First, by including our proposed scheme, a significant fraction of loads are correctly predicted-dependent, and therefore the corresponding data cache accesses avoided. This leads to a significant fraction of the DL1 dynamic power consumption eliminated, as Figure 2 shows. On average, for a Bloom Filter with 64 entries and a Bimodal Predictor of 256, the DL1 power savings of our approach are around 36%.
Second, and more important, in our architecture average performance remains almost untouched (around 0.1% of slowdown), something that would not happen with Nicolaescu's Proposal. The reason is that in his case, when a load finds no previous dependent stores in the LSQ (i.e. has no forwarding) incurs a delay of 1 cycle accessing the DL1, while in our case the forwarding predictor avoids this to happen by predicting most of these loads as independent.
Forwarding Predictors
In order to compare the accuracy of the forwarding predictors evaluated -Bloom Filter, Bimodal (with 1 and 2 bits per entry), and Bimodal (2 bits) plus Bloom Filter-we follow Grunwald et.al and employ the following metrics used in confidence estimation for speculation control [21] :
-Predictive Value of a Positive test (PVP ). It identifies the probability that the prediction of a load as dependent is correct. It is computed as the ratio between the number of correctly dependent-predicted loads and the total number of loads predicted as dependent. -Predictive Value of a Negative test (PVN ). It identifies the probability that the prediction of a load as independent is incorrect. It is computed as the ratio between the number of mispredicted independent loads and the total number of loads predicted as independent.
In our case, using predictors with a high PVP avoids degrading performance. On the other hand, if many loads are incorrectly independent-predicted (high PVN), many cache accesses are carried out unnecessarily, resulting in missed opportunities to reduce the DL1 power consumption. Therefore, in our design, only very high PVP values and very low PVN values are acceptable.

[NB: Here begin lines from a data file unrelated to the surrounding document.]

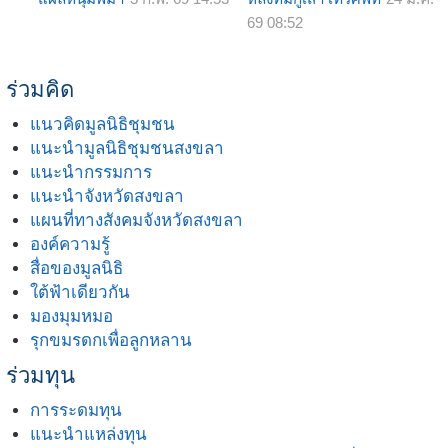
69 08:52
ร่วมคิด
แนวคิดมูลนิธิชุมชน
แนะนำมูลนิธิชุมชนสงขลา
แนะนำกรรมการ
แนะนำจังหวัดสงขลา
แผนที่ทางสังคมจังหวัดสงขลา
องค์ความรู้
สื่อของมูลนิธิ
ใต้ฟ้าเดียวกัน
มองมุมหมอ
รุกขมรดกเพื่อลูกหลาน
ร่วมทุน
การระดมทุน
แนะนำแหล่งทุน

In Figure 4 , we visually present the measurements of PVP and PVN for different sizes of all studied predictors. Intuitively, as we increase the size of any predictor, PVP value augments and PVN decreases, leading to a better predictor behavior. Note that PVN for Bloom Filter is always zero, since no false negatives exist -when a load is independent-predicted, the predictor is never mistaken-. From this figure we can conclude -according to the intuition-that combining the past forwarding information (Bimodal predictor) and memory addresses (Bloom Filter) results in the most accurate predictor (around up to 95% of hits for predicted-dependent loads and only around 6% of misses for predicted-independent loads).
Conclusions
The main contributions of this paper are:
-We implement and evaluate Nicolaescu's CLSQ [3] in a different and more common microarchitectural model -the widespread x86-64-. -We propose to include a forwarding predictor to know in advance whether a load will receive its data through forwarding, in which case the DL1 access can be avoided. -We study the effectiveness of different predictors, choosing the optimal one based on a tradeoff between accuracy and HW needs.
Overall, the proposed filtering mechanism translates into DL1 power savings up to 36% on average for the studied predictor configuration (BF of 64 entries and Bimodal of 256 entries). Including this scheme leaves performance almost unvaried -less than 0.1% slowdown on average-with a minimal hardware cost of less than 100B.